Exercise goal: Output every entry verbatim.

Extracted information:
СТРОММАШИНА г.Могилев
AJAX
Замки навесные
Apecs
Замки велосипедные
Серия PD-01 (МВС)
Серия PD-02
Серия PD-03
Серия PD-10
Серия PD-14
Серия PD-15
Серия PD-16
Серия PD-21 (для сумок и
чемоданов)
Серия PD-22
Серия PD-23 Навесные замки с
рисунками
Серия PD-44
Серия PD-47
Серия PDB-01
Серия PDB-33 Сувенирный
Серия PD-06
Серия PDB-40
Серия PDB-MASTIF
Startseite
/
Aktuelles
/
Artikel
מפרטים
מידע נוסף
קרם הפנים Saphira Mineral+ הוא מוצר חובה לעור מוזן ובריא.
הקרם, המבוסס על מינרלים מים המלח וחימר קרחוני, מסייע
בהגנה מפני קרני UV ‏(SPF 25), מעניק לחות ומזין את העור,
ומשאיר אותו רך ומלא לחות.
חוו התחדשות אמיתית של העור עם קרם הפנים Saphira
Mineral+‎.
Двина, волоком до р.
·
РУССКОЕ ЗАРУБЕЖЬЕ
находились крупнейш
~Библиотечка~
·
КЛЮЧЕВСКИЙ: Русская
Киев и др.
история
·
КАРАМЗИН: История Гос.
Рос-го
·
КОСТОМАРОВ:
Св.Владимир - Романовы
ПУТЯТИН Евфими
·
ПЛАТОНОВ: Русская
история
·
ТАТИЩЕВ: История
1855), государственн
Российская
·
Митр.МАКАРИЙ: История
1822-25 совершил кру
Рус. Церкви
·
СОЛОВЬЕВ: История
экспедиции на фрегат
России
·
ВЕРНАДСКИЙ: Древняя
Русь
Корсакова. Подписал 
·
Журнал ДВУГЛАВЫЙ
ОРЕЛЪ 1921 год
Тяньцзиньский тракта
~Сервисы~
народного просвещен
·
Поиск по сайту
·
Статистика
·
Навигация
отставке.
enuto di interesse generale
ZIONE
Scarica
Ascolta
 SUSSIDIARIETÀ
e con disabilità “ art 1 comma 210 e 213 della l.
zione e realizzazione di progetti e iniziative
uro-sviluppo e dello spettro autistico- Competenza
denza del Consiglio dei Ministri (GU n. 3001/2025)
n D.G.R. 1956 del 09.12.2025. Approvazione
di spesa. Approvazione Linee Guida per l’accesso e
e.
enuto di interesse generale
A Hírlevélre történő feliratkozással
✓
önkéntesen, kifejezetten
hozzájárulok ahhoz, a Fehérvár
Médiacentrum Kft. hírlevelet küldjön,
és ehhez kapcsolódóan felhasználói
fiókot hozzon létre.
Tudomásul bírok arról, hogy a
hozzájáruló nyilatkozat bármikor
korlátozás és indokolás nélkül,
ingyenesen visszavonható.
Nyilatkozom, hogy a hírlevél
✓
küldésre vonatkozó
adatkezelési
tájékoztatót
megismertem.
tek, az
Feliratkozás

Answer space:
СТРОММАШИНА г.Могилев
AJAX
Замки навесные
Apecs
Замки велосипедные
Серия PD-01 (МВС)
Серия PD-02
Серия PD-03
Серия PD-10
Серия PD-14
Серия PD-15
Серия PD-16
Серия PD-21 (для сумок и
чемоданов)
Серия PD-22
Серия PD-23 Навесные замки с
рисунками
Серия PD-44
Серия PD-47
Серия PDB-01
Серия PDB-33 Сувенирный
Серия PD-06
Серия PDB-40
Серия PDB-MASTIF
Startseite
/
Aktuelles
/
Artikel
מפרטים
מידע נוסף
קרם הפנים Saphira Mineral+ הוא מוצר חובה לעור מוזן ובריא.
הקרם, המבוסס על מינרלים מים המלח וחימר קרחוני, מסייע
בהגנה מפני קרני UV ‏(SPF 25), מעניק לחות ומזין את העור,
ומשאיר אותו רך ומלא לחות.
חוו התחדשות אמיתית של העור עם קרם הפנים Saphira
Mineral+‎.
Двина, волоком до р.
·
РУССКОЕ ЗАРУБЕЖЬЕ
находились крупнейш
~Библиотечка~
·
КЛЮЧЕВСКИЙ: Русская
Киев и др.
история
·
КАРАМЗИН: История Гос.
Рос-го
·
КОСТОМАРОВ:
Св.Владимир - Романовы
ПУТЯТИН Евфими
·
ПЛАТОНОВ: Русская
история
·
ТАТИЩЕВ: История
1855), государственн
Российская
·
Митр.МАКАРИЙ: История
1822-25 совершил кру
Рус. Церкви
·
СОЛОВЬЕВ: История
экспедиции на фрегат
России
·
ВЕРНАДСКИЙ: Древняя
Русь
Корсакова. Подписал 
·
Журнал ДВУГЛАВЫЙ
ОРЕЛЪ 1921 год
Тяньцзиньский тракта
~Сервисы~
народного просвещен
·
Поиск по сайту
·
Статистика
·
Навигация
отставке.
enuto di interesse generale
ZIONE
Scarica
Ascolta
 SUSSIDIARIETÀ
e con disabilità “ art 1 comma 210 e 213 della l.
zione e realizzazione di progetti e iniziative
uro-sviluppo e dello spettro autistico- Competenza
denza del Consiglio dei Ministri (GU n. 3001/2025)
n D.G.R. 1956 del 09.12.2025. Approvazione
di spesa. Approvazione Linee Guida per l’accesso e
e.
enuto di interesse generale
A Hírlevélre történő feliratkozással
✓
önkéntesen, kifejezetten
hozzájárulok ahhoz, a Fehérvár
Médiacentrum Kft. hírlevelet küldjön,
és ehhez kapcsolódóan felhasználói
fiókot hozzon létre.
Tudomásul bírok arról, hogy a
hozzájáruló nyilatkozat bármikor
korlátozás és indokolás nélkül,
ingyenesen visszavonható.
Nyilatkozom, hogy a hírlevél
✓
küldésre vonatkozó
adatkezelési
tájékoztatót
megismertem.
tek, az
Feliratkozás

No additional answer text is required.